Маруся Чугунова, слушая его, поощрительно кивала головой. Когда он кончил, она добавила:
— Потому что они вечные элементы. Их атомы можно соединить друг с другом. А один из другого сделать никогда нельзя. И уничтожить нельзя.
— А красный-то камень мудрецов?! — вскричал Бутылкин.— Ага! Ты ведь сама рассказывала когда-то, что такой порошок был у алхимиков; бросят они одну щепотку в ковшик ртути, поставят на огонь — и вся ртуть превращается в золото! Помнишь, а? Еще ты говорила, что медаль из этого алхимического золота один император велел сделать! А теперь говоришь: «Нельзя»!
Чугунова смутилась:
— Ну, я так читала... Такая у меня книга была про алхимиков. Не сама же я это придумала!
Ершов пришел ей на помощь:
— Ну, может быть, и существовал такой секрет, а потом потеряли. А потом опять откроют и из ртути будут делать золото...
— Вот, наверное, мы и откроем в нашей лаборатории! — сказал, рассмеявшись, Петя Горный.
— Ты уж, должно быть, думаешь, что дороже золота ничего на свете нет! — возразила Маруся. — А химики могут такое открыть, что золото будет все равно что мусор.
— Подумаешь! Она только одна знает! Платина есть, она гораздо дороже золота.
— Бриллианты еще дороже, — заметил Бутылкин.
Маруся выслушала их, снисходительно улыбаясь.
— И платина и бриллианты — все мусор! — сказала она.— Есть одно вещество такое, что за один только его грамм — знаешь, вот, как порошки аспирина бывают, — так за один такой порошочек этого металла, знаешь, сколько золота дают? Около тридцати кило, почти что два пуда! Этот металл дороже золота в десятки тысяч раз...
— Радий! — одновременно воскликнули Ершов и Петя Горный.
— Ну вот... А ты думаешь, кто его открыл? — продолжала Маруся, обращаясь к Пете Горному. — Химики! И не думай, пожалуйста, что его нарочно искали. Даже и в мыслях ни у кого не было, что есть такое чудо в природе...

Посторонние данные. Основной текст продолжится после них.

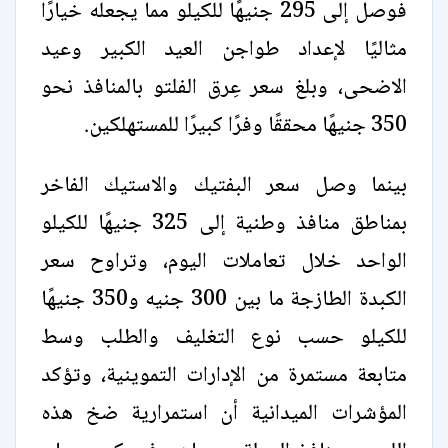
فوصل إلى 295 جنيهًا للكيلو مما يجعله خيارًا
مثاليًا لإعداد طواجن العيد الكبير وعيد
الاضحى، وبلغ سعر عِرق الفلتو بالمنافذ نحو
350 جنيهًا محققًا وفرًا كبيرًا للمستهلكين.
بينما وصل سعر البفتيك والاستيك الفاخر
بمناطق منافذ وطنية إلى 325 جنيهًا للكيلو
الواحد خلال تعاملات اليوم، وتراوح سعر
الكبدة الطازجة ما بين 300 جنيه و350 جنيهًا
للكيلو حسب نوع التغليف والطلب وسط
متابعة مستمرة من الإدارات التموينية، وتؤكد
المؤشرات الميدانية أن استمرارية ضخ هذه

— Ну а как же? — спросил Бутылкин.
— А так: Анри Бекерель нашел один камень и положил его к себе на письменный стол, только не просто на стол, а на фотографическую пластинку.
— Ну, ну?
— Ну, положил, и лежал у него этот камень на пластинке, не помню уж теперь, сколько времени...
— А пластинки какие, еще не использованные были? — деловито осведомился Петя.
— Ну, конечно. И завернуты были в черную бумагу.
Петя удовлетворенно кивнул головой:
— Правильно. Так их и надо хранить, чтобы светом не испортило. А скажи, пожалуйста...
Но тут вмешался раздраженный Бутылкин.
— Да не перебивай ты! — вскричал он. — Ну, ну, Чугунова, рассказывай!
— Ну и вот. Понадобились ему фотографические пластинки — снимать. Снял, проявил, а пластинки испорченные!
— Засвеченные! — закричал Петя. — Да как же они засветиться могли, когда ты говоришь, что они в черной бумаге были? Откуда же свет на них попал?!